Cukup 15 Menit, Anak Tidak Picky Eater

MEMAHAMI: Orangtua juga harus paham dan mengajarkan anak dalam mengonsumsi makanan di masa tumbuh kembang. (Foto: Istimewa)

Linikaltim.id ADA beberapa aturan mengajarkan anak makan dalam masa tumbuh kembangnya. Sehingga anak tidak tumbuh menjadi lidah yang pilih-pilih makanan (picky eater), dan kecenderungannya jadi susah makan.

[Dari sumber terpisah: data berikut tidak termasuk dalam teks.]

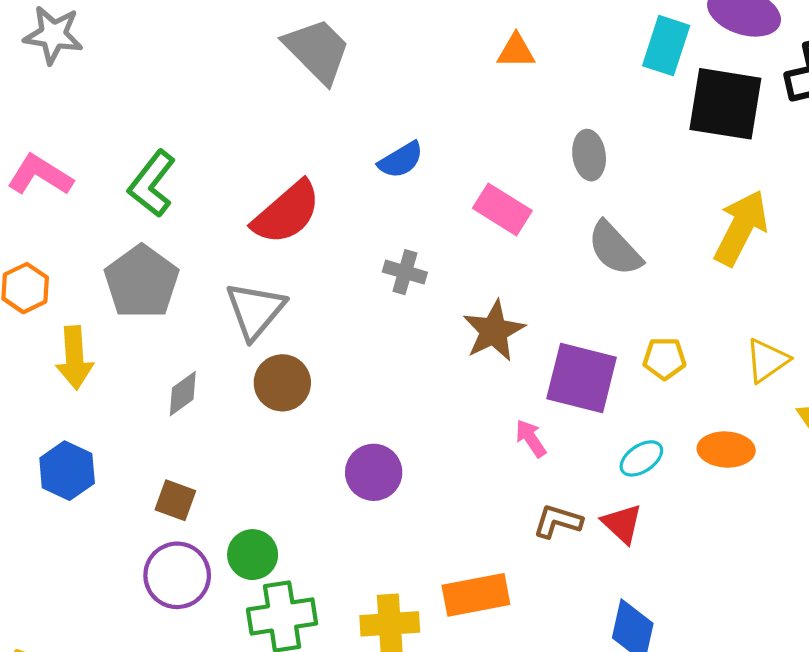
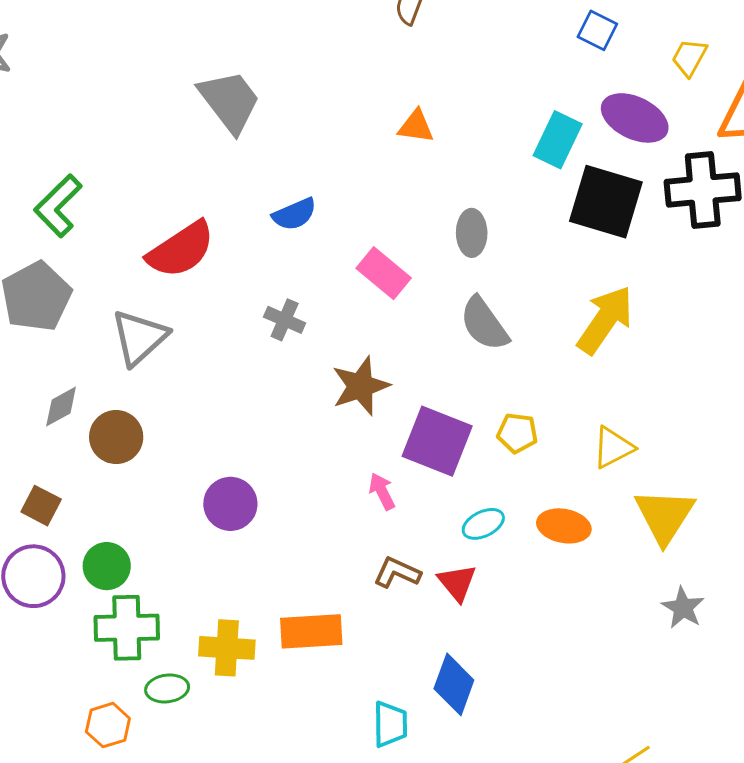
brown circle: (282, 383) -> (116, 437), moved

Pondasi yang harus ditanamkan ke anak adalah kesadaran, makan adalah suatu tugas. Hal itu disampaikan dokter spesialis anak dr Matheus Tatang Puspanjono, Sp.A.

Bacaan Lainnya

Menurut uraian, dr Tatang menyebut orangtua perlu menghindari marah, mengancam, membujuk, menghukum, atau memberi label anak nakal jika makanannya tidak dihabiskan atau tidak mau makan.

Dia merekomendasikan peraturan makan dalam membina pola makan anak.

Pertama dan yang utama, jangan memberikan camilan atau susu 1-1,5 jam sebelum waktu makan. Pemberian susu dibatasi hanya 2-3 gelas saja sehari.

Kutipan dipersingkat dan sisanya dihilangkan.